Bei Strich und Faden gehen wir einige Arbeitsschritte weiter. Irgendetwas muss man mit den gesponnenen Garnen schließlich anfangen. Und weil Tierfelle als Bekleidung schon längst nicht mehr unseren Ansprüchen genügen, werden beim Weben aus den Garnen Stoffe gefertigt. Während wir heutzutage überwiegend nach Strich und Faden belügen und betrügen, besonders rohe Mitmenschen gar jemanden nach Strich und Faden verprügeln, wurde früher lediglich nach Strich und Faden geprüft. Bei den Stoffen prüften der Meister oder der Auftraggeber, ob der Stoff den Anforderungen an Strich (Farbe, Muster u.ä.) und Faden (keine Webfehler durch gerissene Fäden) entsprach. Bei Schlamperei konnte und wollte der Prüfer keinen guten Faden an dem Stoff lassen.

Auch wenn nach Ansicht der meisten Fachleute Redensarten aus mindestens zwei Bestandteilen bestehen, will ich noch kurz auf das Wort fadenscheinig eingehen, weil es am Ende eines so langen Artikels auf drei weitere Zeilen nun auch nicht mehr ankommt.
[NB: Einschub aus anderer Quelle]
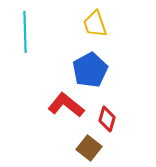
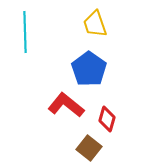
blue pentagon: moved 1 px left, 1 px up; rotated 8 degrees counterclockwise
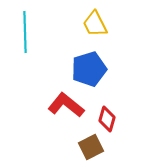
yellow trapezoid: rotated 8 degrees counterclockwise
blue pentagon: rotated 20 degrees clockwise
brown square: moved 2 px right, 1 px up; rotated 25 degrees clockwise
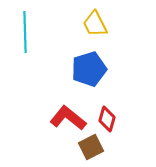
red L-shape: moved 2 px right, 13 px down
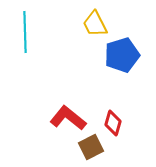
blue pentagon: moved 33 px right, 14 px up
red diamond: moved 6 px right, 4 px down
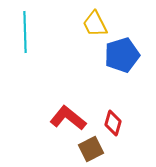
brown square: moved 2 px down
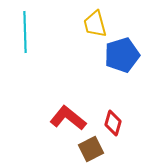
yellow trapezoid: rotated 12 degrees clockwise
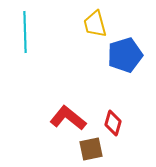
blue pentagon: moved 3 px right
brown square: rotated 15 degrees clockwise
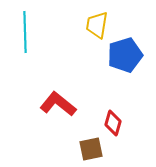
yellow trapezoid: moved 2 px right, 1 px down; rotated 24 degrees clockwise
red L-shape: moved 10 px left, 14 px up
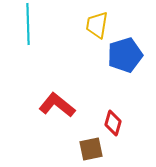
cyan line: moved 3 px right, 8 px up
red L-shape: moved 1 px left, 1 px down
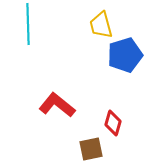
yellow trapezoid: moved 4 px right; rotated 24 degrees counterclockwise
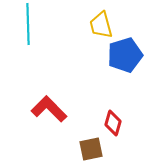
red L-shape: moved 8 px left, 4 px down; rotated 6 degrees clockwise
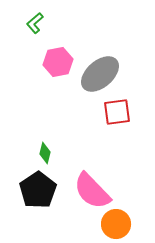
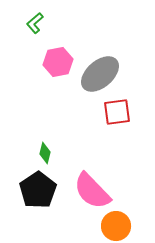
orange circle: moved 2 px down
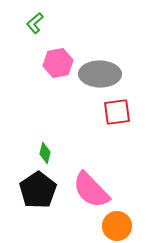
pink hexagon: moved 1 px down
gray ellipse: rotated 42 degrees clockwise
pink semicircle: moved 1 px left, 1 px up
orange circle: moved 1 px right
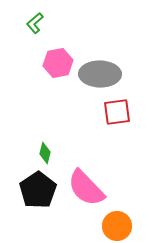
pink semicircle: moved 5 px left, 2 px up
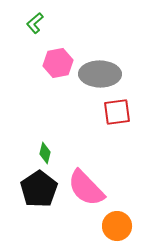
black pentagon: moved 1 px right, 1 px up
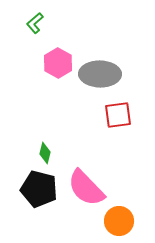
pink hexagon: rotated 20 degrees counterclockwise
red square: moved 1 px right, 3 px down
black pentagon: rotated 24 degrees counterclockwise
orange circle: moved 2 px right, 5 px up
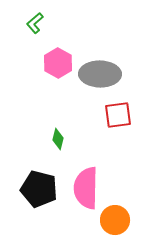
green diamond: moved 13 px right, 14 px up
pink semicircle: rotated 45 degrees clockwise
orange circle: moved 4 px left, 1 px up
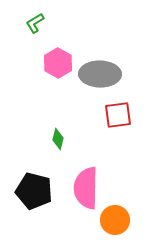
green L-shape: rotated 10 degrees clockwise
black pentagon: moved 5 px left, 2 px down
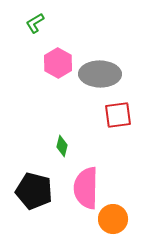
green diamond: moved 4 px right, 7 px down
orange circle: moved 2 px left, 1 px up
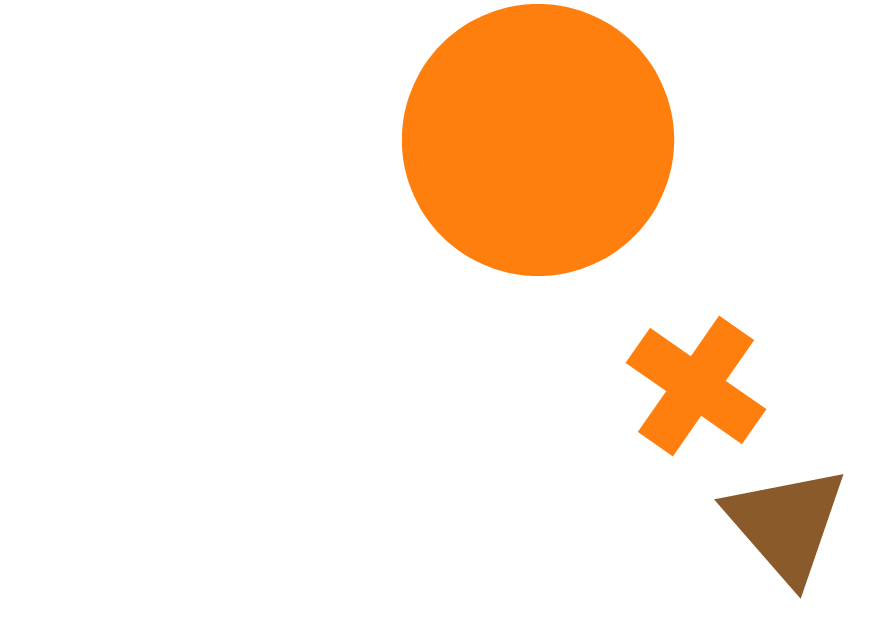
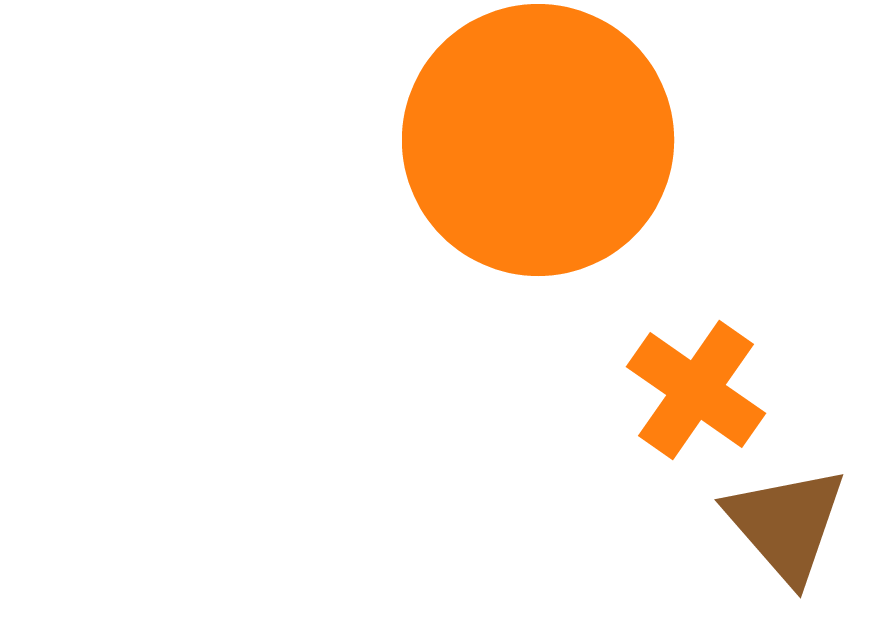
orange cross: moved 4 px down
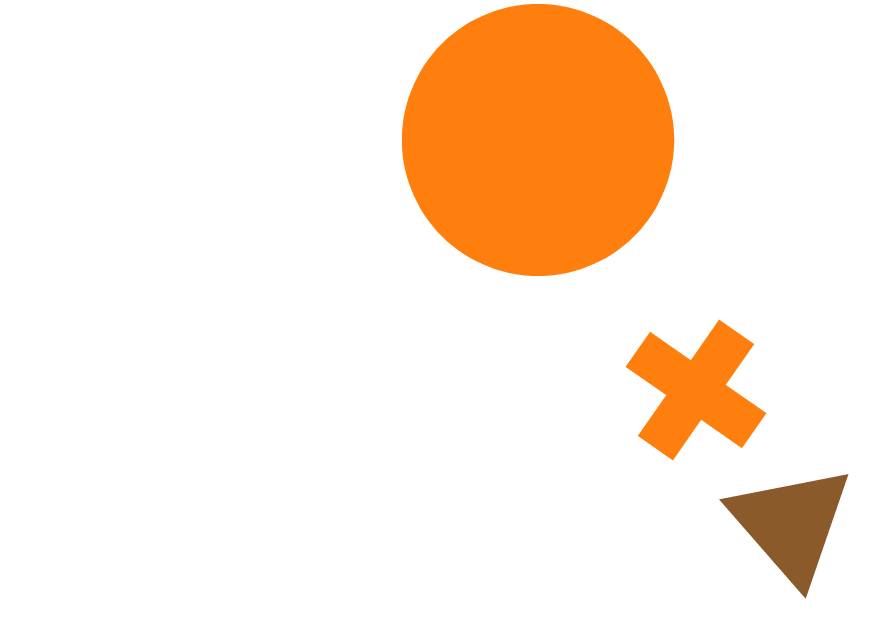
brown triangle: moved 5 px right
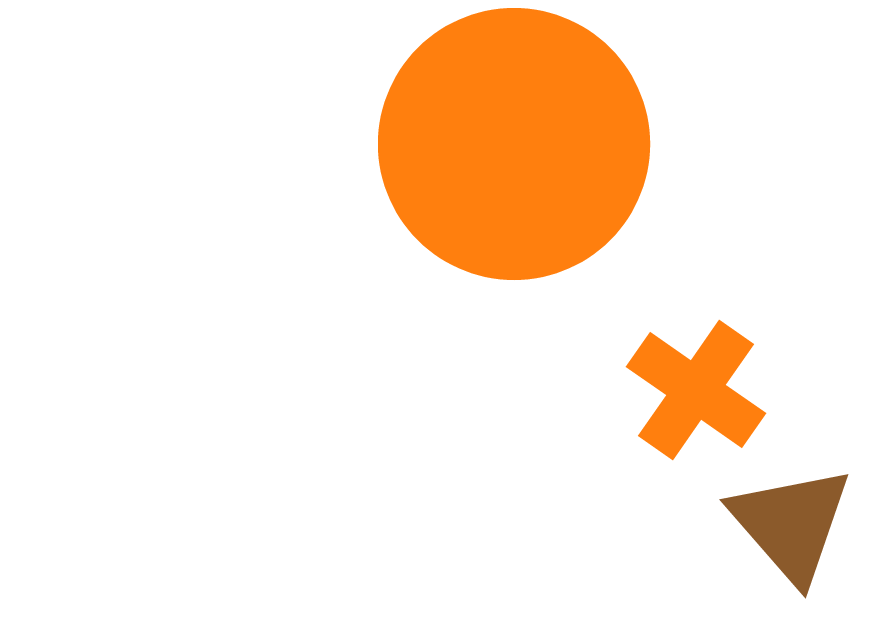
orange circle: moved 24 px left, 4 px down
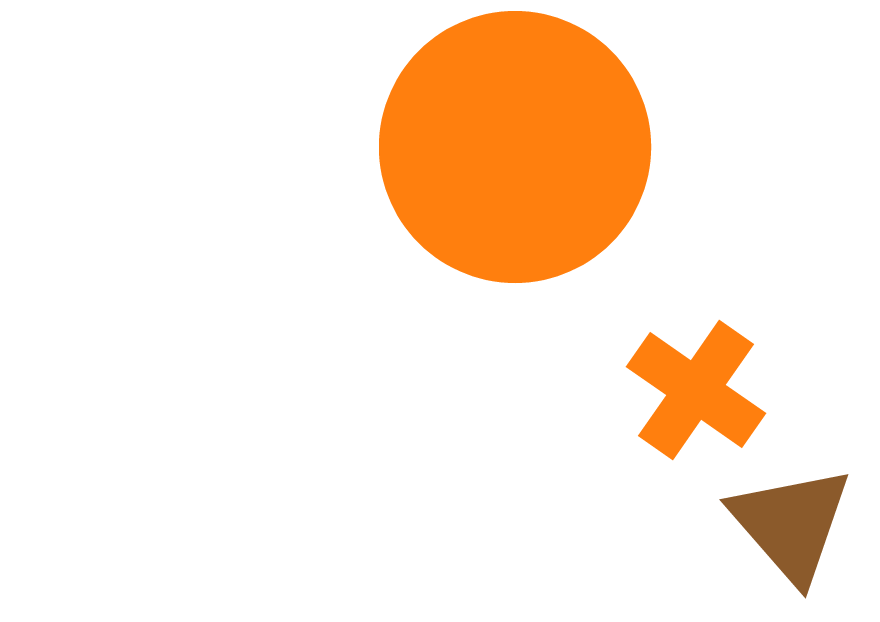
orange circle: moved 1 px right, 3 px down
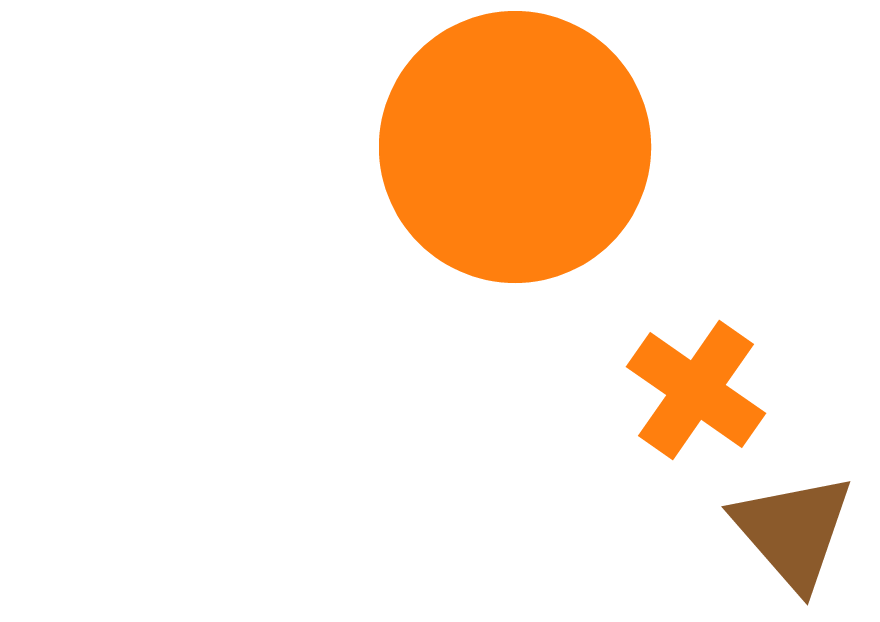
brown triangle: moved 2 px right, 7 px down
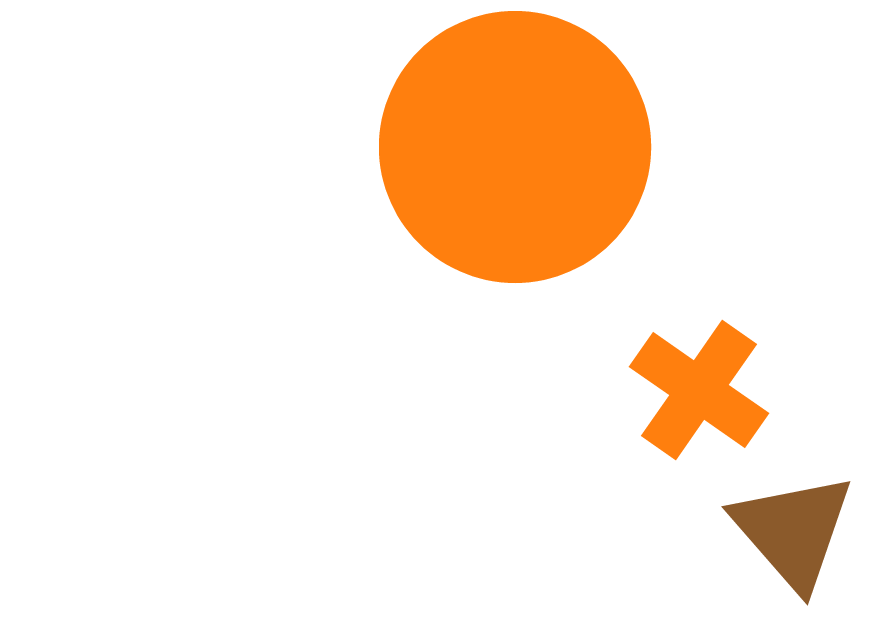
orange cross: moved 3 px right
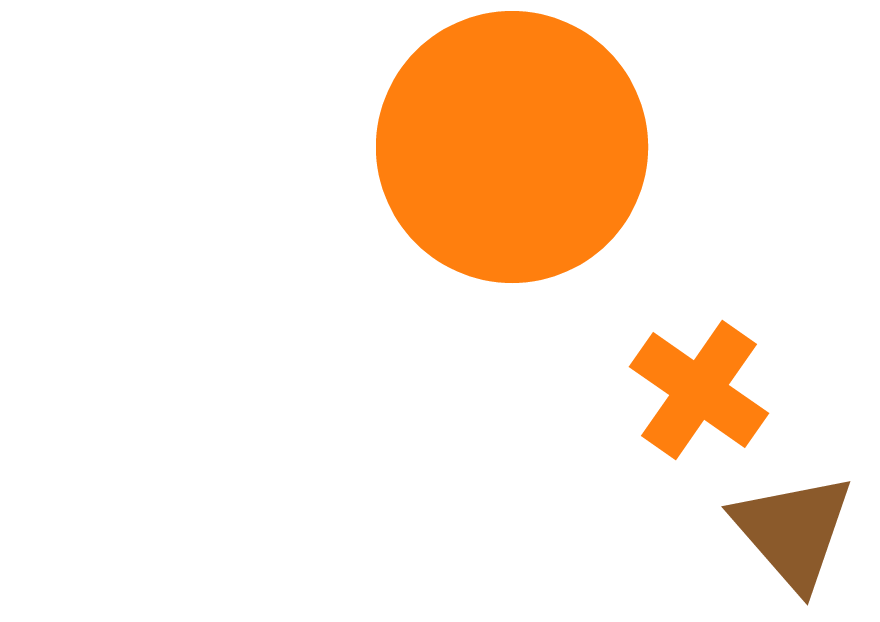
orange circle: moved 3 px left
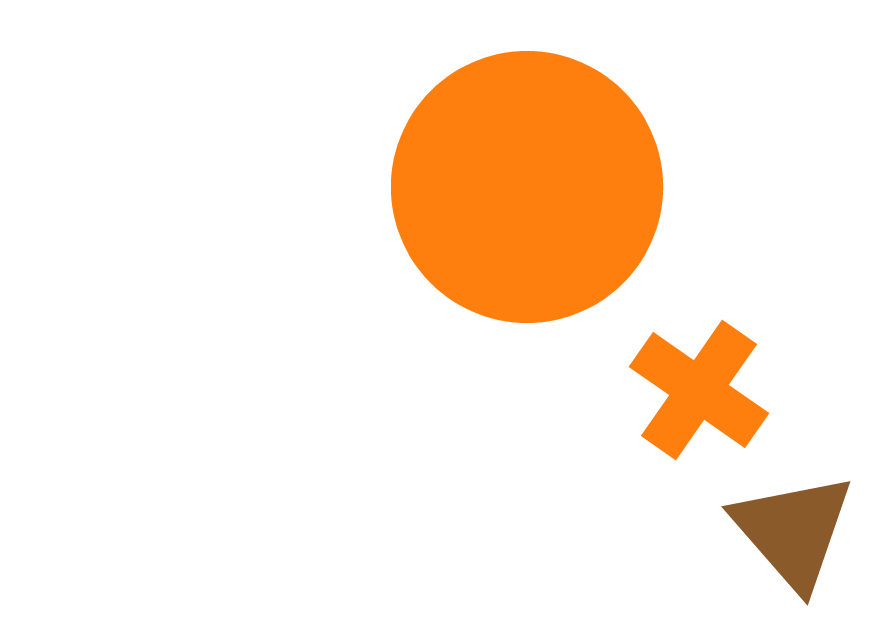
orange circle: moved 15 px right, 40 px down
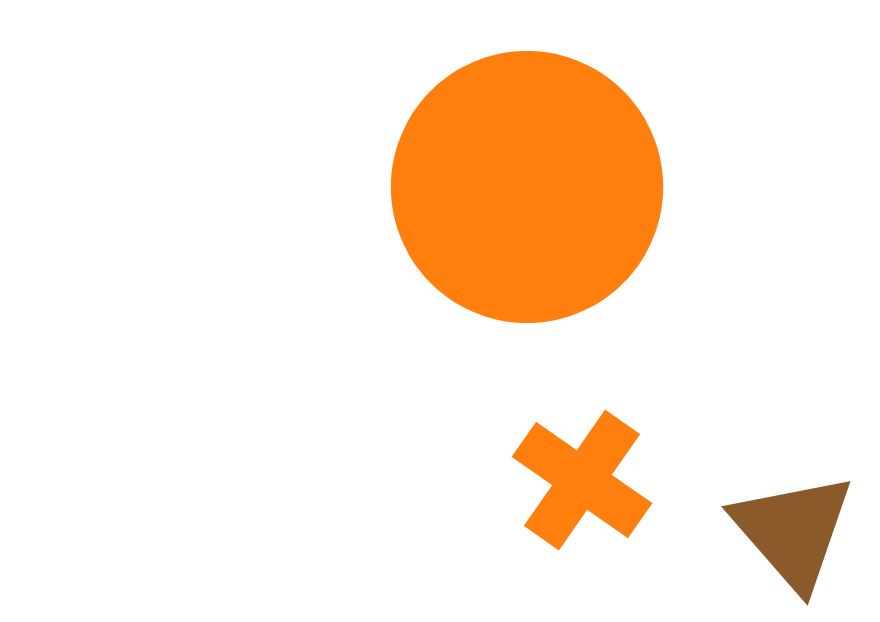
orange cross: moved 117 px left, 90 px down
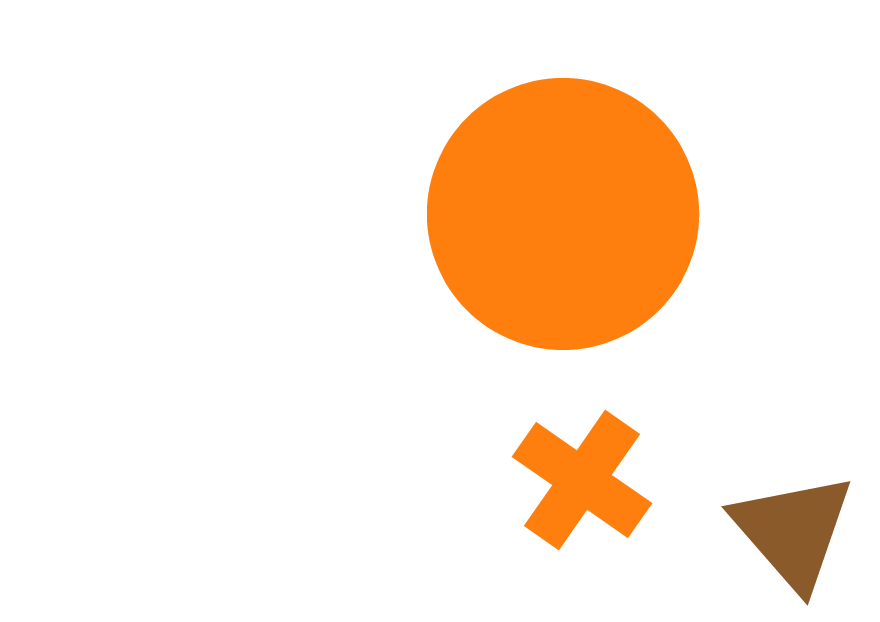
orange circle: moved 36 px right, 27 px down
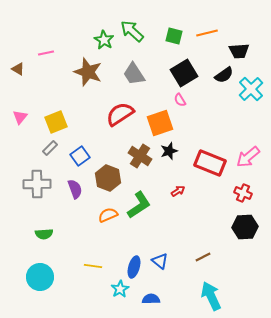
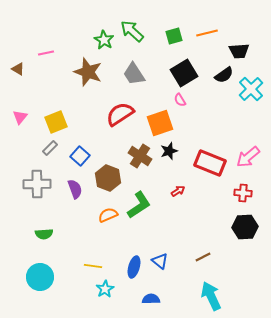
green square: rotated 30 degrees counterclockwise
blue square: rotated 12 degrees counterclockwise
red cross: rotated 18 degrees counterclockwise
cyan star: moved 15 px left
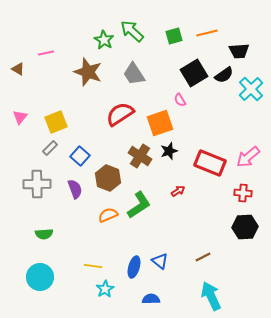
black square: moved 10 px right
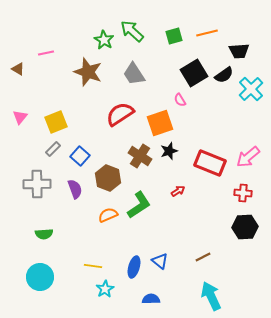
gray rectangle: moved 3 px right, 1 px down
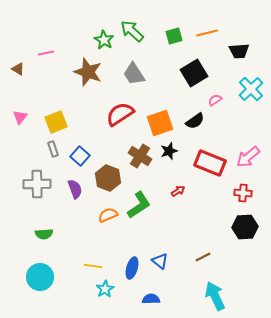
black semicircle: moved 29 px left, 46 px down
pink semicircle: moved 35 px right; rotated 88 degrees clockwise
gray rectangle: rotated 63 degrees counterclockwise
blue ellipse: moved 2 px left, 1 px down
cyan arrow: moved 4 px right
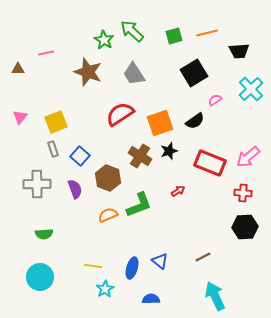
brown triangle: rotated 32 degrees counterclockwise
green L-shape: rotated 12 degrees clockwise
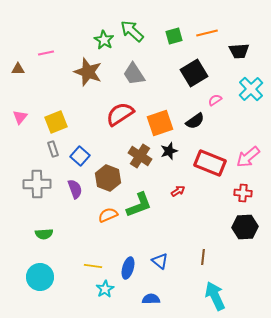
brown line: rotated 56 degrees counterclockwise
blue ellipse: moved 4 px left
Die machen das Kraut nicht fett, weil es das schon ist. Ein Stoff (insbesondere aus Wolle) wird fadenscheinig genannt, wenn er so abgenutzt und dünn ist, dass man die einzelnen Fäden, aus denen das Gewebe besteht, erkennen kann. Im übertragenen Sinne sind Ausreden und Begründungen fadenscheinig, wenn sie so offensichtlich nicht den wahren Gründen entsprechen, dass das eigentlich jeder erkennen kann.

Hoffentlich war Ihr Geduldsfaden nicht so dünn und angespannt, dass er beim Lesen dieses etwas längeren Beitrages gerissen ist.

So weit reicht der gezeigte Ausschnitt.